I watched the skin start to char, even melt away in some places. I watched her face and that smile, but then...then I saw her eyes. They didn't even flicker. She then sat up, stood, and walked out of the fire. Skin was hanging off of her, but she just kept coming. Her smile stretched side to side.  

     She said, "Forever means forever."

     That's when I knew I was in trouble. See, we said that in our vows. "Forever and always." I didn't understand then, but I do now. She won't leave without me. I've tried to fight back, but I can't hurt her. I've shot her, stabbed her, hit her with a shovel, lit her on fire, but she just keeps coming. Her eyes, they're full of this...hunger.

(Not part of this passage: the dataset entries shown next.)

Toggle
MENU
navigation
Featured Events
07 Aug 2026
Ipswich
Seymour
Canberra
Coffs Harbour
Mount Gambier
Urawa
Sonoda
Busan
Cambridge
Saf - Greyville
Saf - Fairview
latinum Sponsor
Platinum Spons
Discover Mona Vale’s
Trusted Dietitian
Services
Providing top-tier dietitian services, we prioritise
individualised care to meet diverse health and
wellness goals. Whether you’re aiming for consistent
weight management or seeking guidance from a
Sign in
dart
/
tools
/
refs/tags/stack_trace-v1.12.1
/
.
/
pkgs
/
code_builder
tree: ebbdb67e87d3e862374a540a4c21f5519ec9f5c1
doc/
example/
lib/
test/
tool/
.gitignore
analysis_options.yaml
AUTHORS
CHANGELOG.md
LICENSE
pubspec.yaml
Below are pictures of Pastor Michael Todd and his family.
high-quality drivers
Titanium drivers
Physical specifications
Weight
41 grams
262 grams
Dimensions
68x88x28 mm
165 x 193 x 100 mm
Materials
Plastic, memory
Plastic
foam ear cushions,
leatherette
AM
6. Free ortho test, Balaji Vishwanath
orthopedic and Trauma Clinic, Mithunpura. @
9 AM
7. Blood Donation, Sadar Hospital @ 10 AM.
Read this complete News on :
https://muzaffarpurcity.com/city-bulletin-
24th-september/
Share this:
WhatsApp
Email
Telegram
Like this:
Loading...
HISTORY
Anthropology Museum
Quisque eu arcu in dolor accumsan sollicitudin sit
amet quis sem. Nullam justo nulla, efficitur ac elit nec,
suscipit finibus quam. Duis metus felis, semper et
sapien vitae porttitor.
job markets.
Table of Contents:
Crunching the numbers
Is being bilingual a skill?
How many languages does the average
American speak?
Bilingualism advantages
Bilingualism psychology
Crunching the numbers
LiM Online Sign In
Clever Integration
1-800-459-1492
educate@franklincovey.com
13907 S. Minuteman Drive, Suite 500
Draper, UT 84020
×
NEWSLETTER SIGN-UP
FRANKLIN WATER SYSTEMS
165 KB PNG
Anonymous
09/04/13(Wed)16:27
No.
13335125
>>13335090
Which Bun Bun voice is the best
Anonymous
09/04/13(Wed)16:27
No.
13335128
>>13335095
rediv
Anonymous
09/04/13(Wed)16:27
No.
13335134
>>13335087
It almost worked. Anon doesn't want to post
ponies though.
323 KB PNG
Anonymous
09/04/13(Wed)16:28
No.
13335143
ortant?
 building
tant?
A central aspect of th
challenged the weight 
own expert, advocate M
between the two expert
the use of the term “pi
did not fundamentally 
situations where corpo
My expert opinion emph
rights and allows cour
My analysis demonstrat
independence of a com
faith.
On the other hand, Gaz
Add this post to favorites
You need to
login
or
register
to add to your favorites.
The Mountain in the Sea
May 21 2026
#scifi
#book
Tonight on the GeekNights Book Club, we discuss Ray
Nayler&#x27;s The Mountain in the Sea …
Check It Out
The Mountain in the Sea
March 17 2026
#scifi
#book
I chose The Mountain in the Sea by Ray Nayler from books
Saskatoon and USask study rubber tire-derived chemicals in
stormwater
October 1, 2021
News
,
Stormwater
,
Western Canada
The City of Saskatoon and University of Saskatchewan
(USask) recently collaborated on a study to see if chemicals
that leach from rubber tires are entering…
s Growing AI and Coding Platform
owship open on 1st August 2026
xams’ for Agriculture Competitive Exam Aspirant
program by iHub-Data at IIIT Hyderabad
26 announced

I ran, I ran back to the house, grabbed my keys and coat and got out of there. I sped down the road as fast as I could. I was worried about my life being turned upside down if I let her live, but I let it still get flipped on end somehow. The best part is, I know someday, she'll get me. I'll be the one in the ground, and she'll be sitting by that damn fireplace, waiting.

     I’m sitting in a motel room, miles from that place. I see her everywhere - in crowds, in mirrors, in my sleep. Nothing seems real anymore, not after what happened. All i do is eat, sleep and pray. I pray for God to forgive me. I pray he finds a way to stop that unstoppable monster. I pray each day that I make it through the night, because one day when I wake, I know it won't be from a dream. I know my undying love will be the death of me.